The Scottsdale native was starting his second season in the North American Hockey League when Arizona State University surprised the college hockey world and announced that they were going to launch a Division I men’s hockey program. Walker couldn’t reach for his phone fast enough to ask his coach if he knew how to get in touch with ASU head coach Greg Powers.
“I didn’t think about it for even a second. It was automatic,” Walker said emphatically. “I wanted to be a Sun Devil. There was no doubt in my mind.”
But as far as Powers was concerned, there was a lot of doubt that Walker would even play college hockey, let alone for Arizona State.

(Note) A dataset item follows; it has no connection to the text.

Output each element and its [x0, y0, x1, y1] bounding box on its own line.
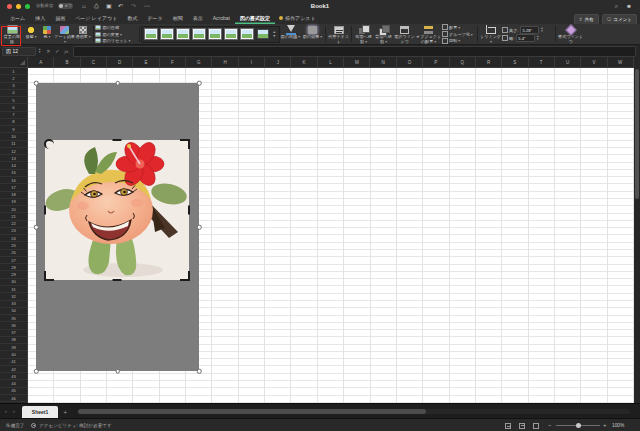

“We liked the idea of having a local guy on the team, but we also weren’t interested in giving roster spots away because of that. We needed guys who were committed to playing at a high level and could lay a really good foundation for the level of success we expect from our program and, quite frankly, we didn’t know if Johnny fit that description.”
At the time, he was 6-foot-1, just shy of 230 pounds and slow as molasses on his skates.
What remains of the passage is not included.